4. Relações destrutivas – “Sinto atração por pessoas que me magoam”. Uma pessoa que tenha sido muito ferida pelos pais, tende a deixar-se magoar e prejudicar por pessoas mal-intencionadas. Não tem força para defender-se, nem sequer sabe como fazê-lo e, há sempre quem se aproveite dessa fragilidade. Dizem muitas vezes que atraem pessoas negativas, seja no trabalho, na vida amorosa, nas amizades e não entendem que, o facto de não se protegerem dessa toxicidade resulta dos problemas de infância mal resolvidos e da permanente sensação de que estão no mundo “por piedade”. É comum que atraiam narcisistas, abusadores de algum tipo e que dependam dessas pessoas que se dizem ser “os seus salvadores”. A pessoa depende destes agressores e não consegue sair da sua rede, sabe que não está no bom caminho, mas não consegue viver sem ela e, em muitos casos, nem com ela, o que aumenta a insatisfação, a frustração e a perda de prazer pela vida, podendo isolar-se e perder a esperança nas relações.
5. Desconexão emocional da identidade – “As emoções são um obstáculo”. Quando a família não nos acolhe e não permite o desenvolvimento de emoções positivas, acabamos por afastar-nos do mundo emocional e da nossa própria identidade. Ao aprender a esconder as emoções, não as desenvolve, não consegue geri-las, nem assumir o que sente em cada momento, o que prejudica a forma como vê o mundo e como se vê a si mesmo, quase como se estivesse separado da dimensão emocional e se tivesse de concentrar-se apenas no domínio material, mas no fundo sente, mas está desorganizada e não sabe reconhecer as emoções.
O problema é que precisamos das emoções até para tomar decisões na vida.
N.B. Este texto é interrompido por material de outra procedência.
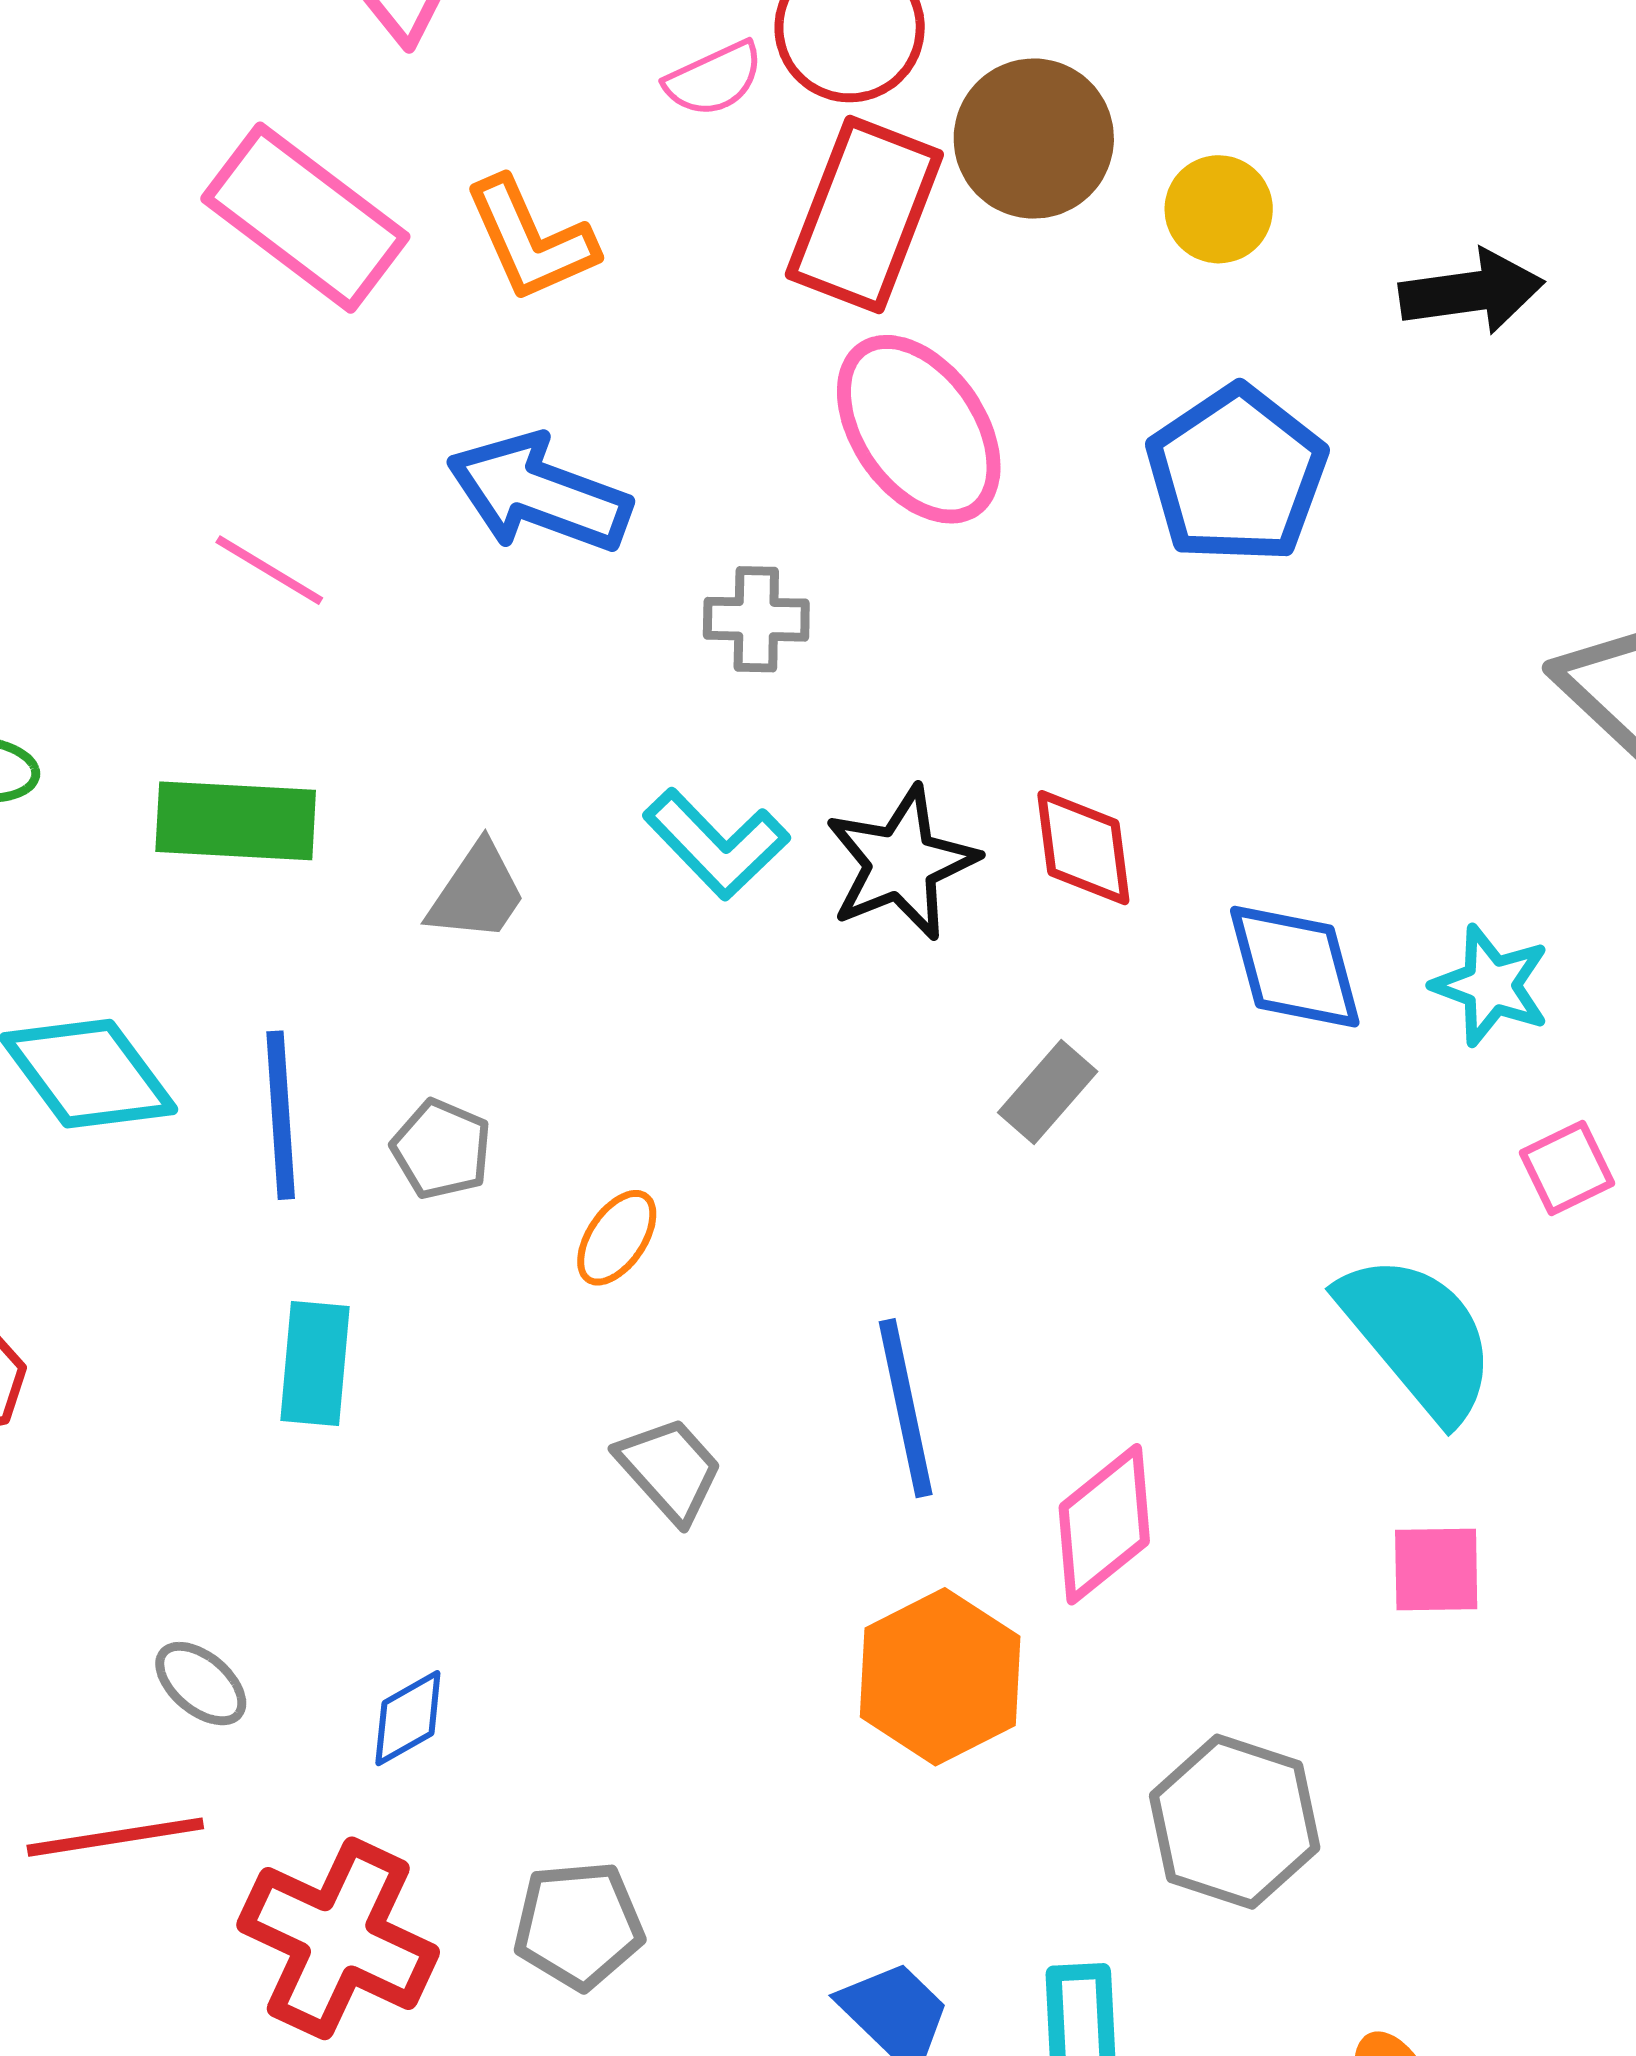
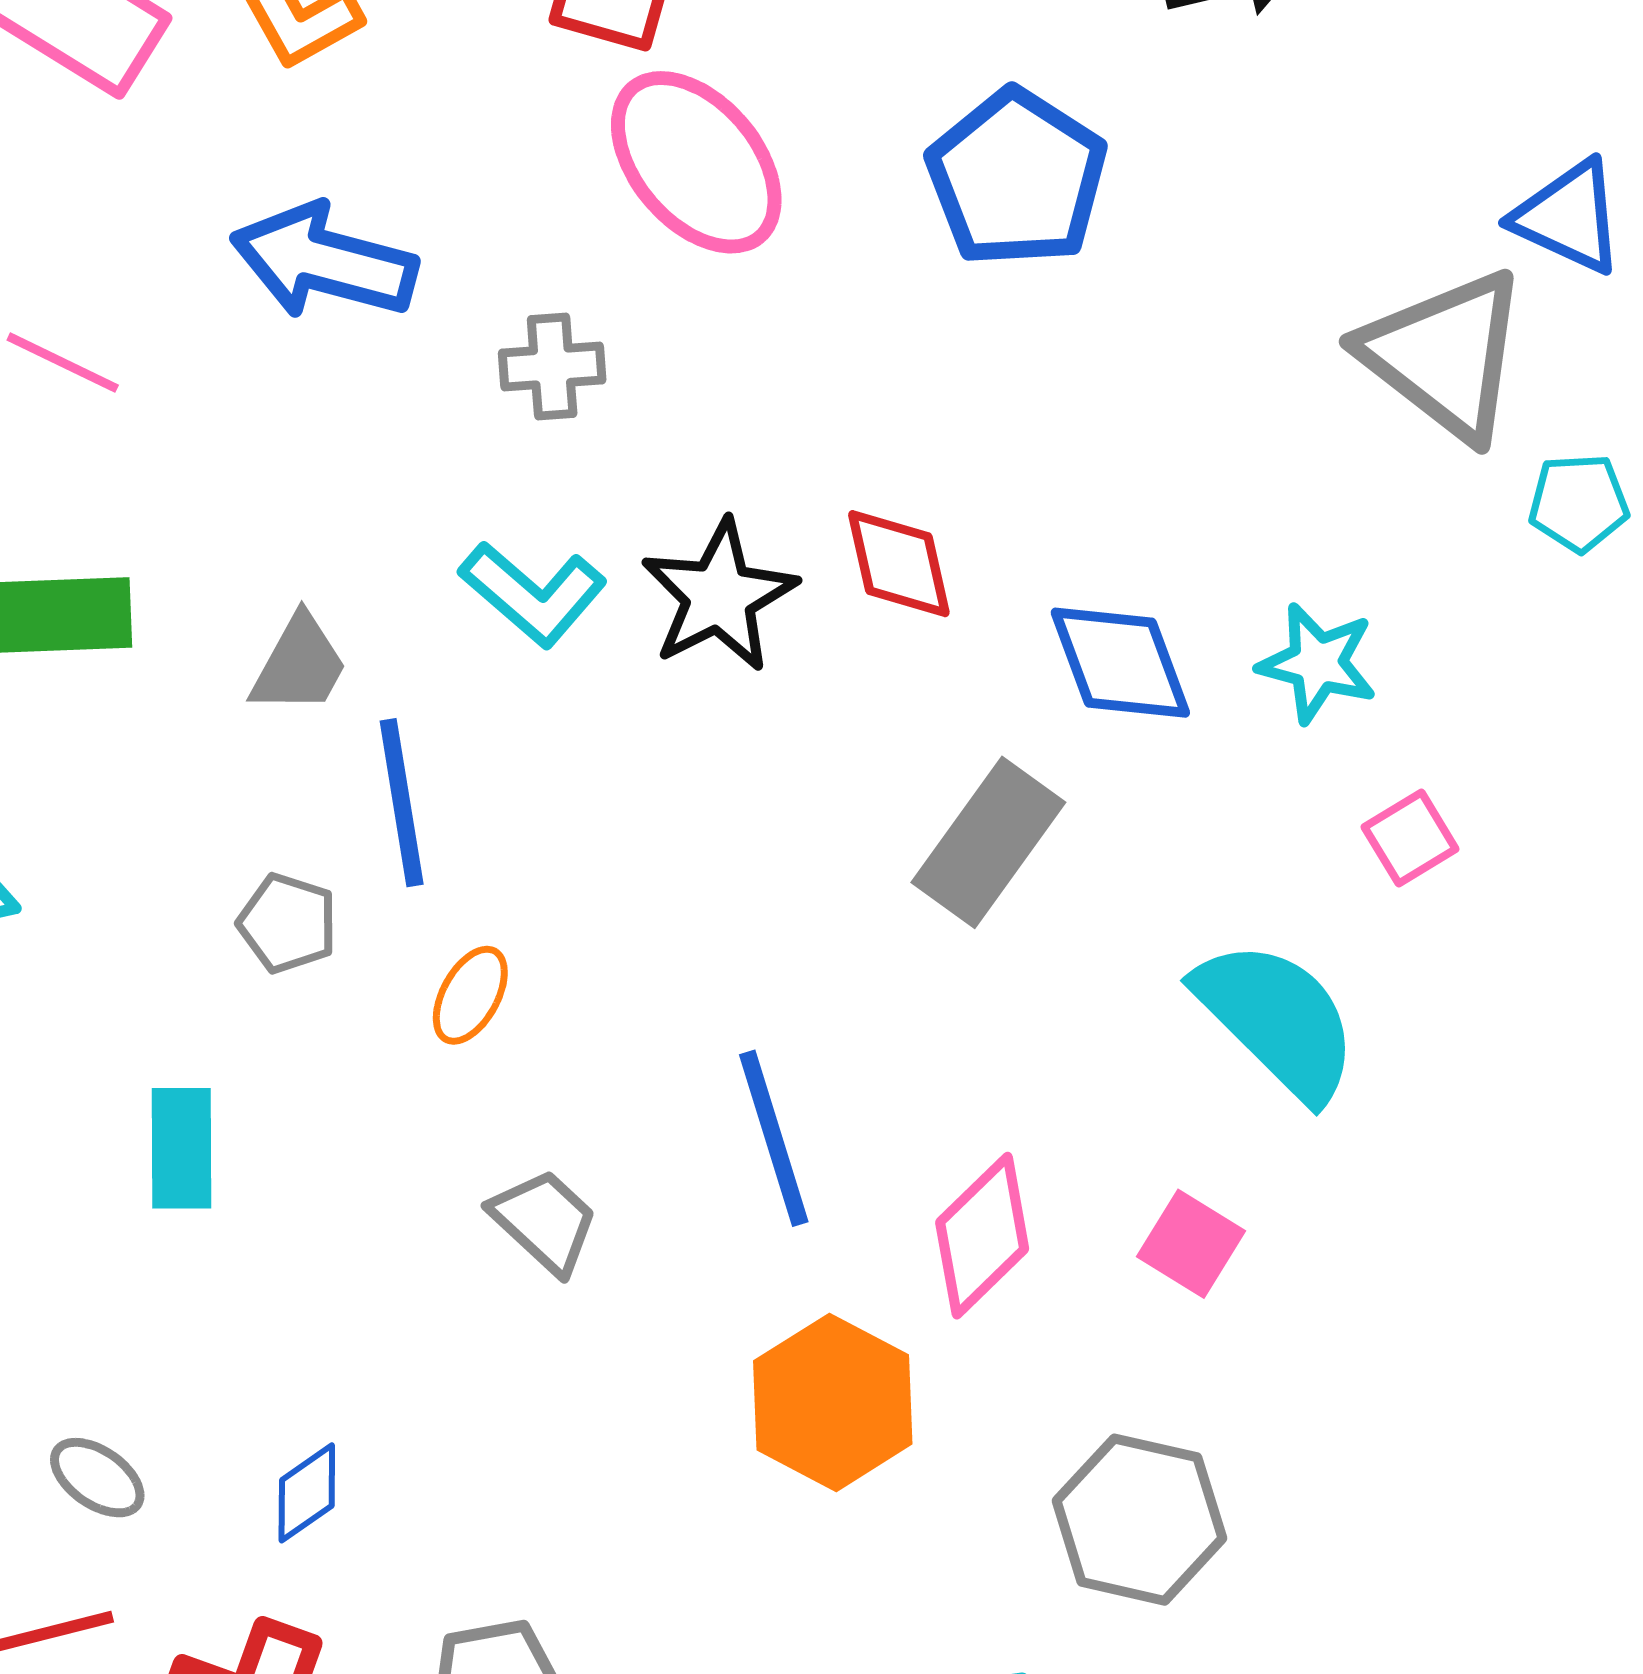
gray rectangle: (1048, 1092) -> (988, 842), moved, size x1.6
blue line: (281, 1115) -> (402, 803), moved
pink square: (1436, 1570) -> (1191, 1244), moved, turned 38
A desregulação emocional desconecta-nos da nossa intuição, e pode levar-nos a tomar decisões erradas nos vários contextos de vida; até no casamento.
As consequências dos traumas de infância são devastadoras até ao momento em que aceitamos voltar ao passado, identificar o que nos aconteceu e assumir uma posição sobre nós mesmos, encontrando o nosso “eu” e passando por um processo de autoconhecimento de modo a transformar essa apatia forçada em vontade de viver. E, isso pode começar assim:
1. Admitir que agora estamos seguros, que já não somos aquela criança assustada que passou por tantos medos e dor. Hoje temos o poder de decidir com quem queremos estar e reconhecer que não queremos voltar atrás, nem estar com aquelas pessoas que nos magoaram tanto.
2. Apesar de sermos adultos, devemos aceitar que alimentamos medos, inseguranças, instabilidade, revolta, ansiedade e daí por diante quase como se fossemos crianças e se ainda estivéssemos expostos àquele cenário assustador. Só assim poderemos tomar consciência de que já passou, que estamos seguros e prontos para lidar bem connosco próprios e depois com aqueles que nos valorizam, acarinham e incentivam.
O processo não é fácil porque implica reprocessar várias camadas da nossa identidade para que se possa dar lugar a algo novo, pelo que, a ajuda de um psicólogo pode ser valiosa, mas não se esqueça que, o maior e melhor investimento que pode fazer é em si mesmo, concluem os entendidos nesta matéria.